Material provided Block Start

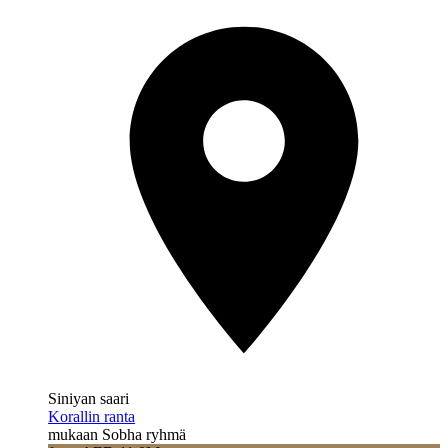
Siniyan saari
Korallin ranta
mukaan Sobha ryhmä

Material provided Block End

→ **Work request**
Every line above should be copied exactly; do not carry over the pictures.

→ **Answer to this exercise**
Siniyan saari
Korallin ranta
mukaan Sobha ryhmä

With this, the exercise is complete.